Wolfgang Günther, der Enkel eines ehemaligen Gastwirts der "Neuen Schenke" bei der Festung Königstein, ist Heimatfreund und Sammler historischer Unterlagen. Es bereitete ihm viel Freude, auf seinem Boden eine alte Kiste zu entdecken, in welcher sein Vater alte Erinnerungstücke aufbewahrt hatte. Unter anderem gab es auch Bilder und Schriftstücke zu einem spektakulären Ereignis im 1. Weltkrieg, zu dem die Bewohner der „Neuen Schenke“ Augenzeugen wurden, auszuwerten. Um den Bezug zur Festungsgeschichte herzustellen, werfen wir zuerst einen Blick in die Festungschronik und zitieren:

Verwahrloste Männer“ begehren Einlass auf der „Festung Königstein“
„Am 4. 6. 1915 treffen hier einige verwahrloste Männer ein und begehren Einlass auf der Festung.

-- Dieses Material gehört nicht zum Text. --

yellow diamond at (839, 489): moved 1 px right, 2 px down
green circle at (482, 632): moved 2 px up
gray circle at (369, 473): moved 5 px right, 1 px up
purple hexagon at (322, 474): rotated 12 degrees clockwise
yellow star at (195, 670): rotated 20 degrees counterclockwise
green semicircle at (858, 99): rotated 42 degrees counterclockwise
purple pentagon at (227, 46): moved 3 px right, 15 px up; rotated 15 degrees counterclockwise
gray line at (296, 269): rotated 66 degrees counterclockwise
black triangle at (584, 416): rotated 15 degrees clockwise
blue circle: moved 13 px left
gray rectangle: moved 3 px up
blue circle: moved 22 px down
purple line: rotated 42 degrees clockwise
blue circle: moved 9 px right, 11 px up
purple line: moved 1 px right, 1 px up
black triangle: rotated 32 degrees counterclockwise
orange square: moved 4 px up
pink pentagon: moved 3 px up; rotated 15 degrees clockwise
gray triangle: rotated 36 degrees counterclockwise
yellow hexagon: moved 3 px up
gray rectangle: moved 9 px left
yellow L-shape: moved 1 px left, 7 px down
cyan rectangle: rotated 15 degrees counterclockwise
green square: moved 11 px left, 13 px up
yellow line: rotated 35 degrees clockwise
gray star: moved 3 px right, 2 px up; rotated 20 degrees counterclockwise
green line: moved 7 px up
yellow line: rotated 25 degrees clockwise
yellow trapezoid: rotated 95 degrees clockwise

Dieser wird ihnen natürlicherweise verweigert, da sie nicht angeben wollen wer sie sind. Schließlich stellt es sich heraus, dass sie die übrig gebliebenen Mannschaften von S. M. S. Emden sind, die von ihrem Kapitänteutnant v. Mücke den Befehl erhalten haben, sich auf der Festung Königstein, der 1. deutschen Festung, zu melden. Sie kommen in kleinen Gruppen von Konstantinopel mit falschen Pässen (als Schneider, Schuhmacher usw.) und sollen unterwegs bis zum Eintreffen der letzten Gruppe unter v. Mücke selbst (3 Tage später) unter keinen Umständen angeben, wer sie sind, damit die letzten Gruppen nicht in Gefahr kommen, interniert zu werden. Sie kommen über Rumänien und Bulgarien. Vorläufig werden sie in der neuen Schänke untergebracht. Nach Eintreffen der Uniformen, die durch Kurier hierher geschickt werden, werden sie nach Wilhelmshaven in Marsch gesetzt.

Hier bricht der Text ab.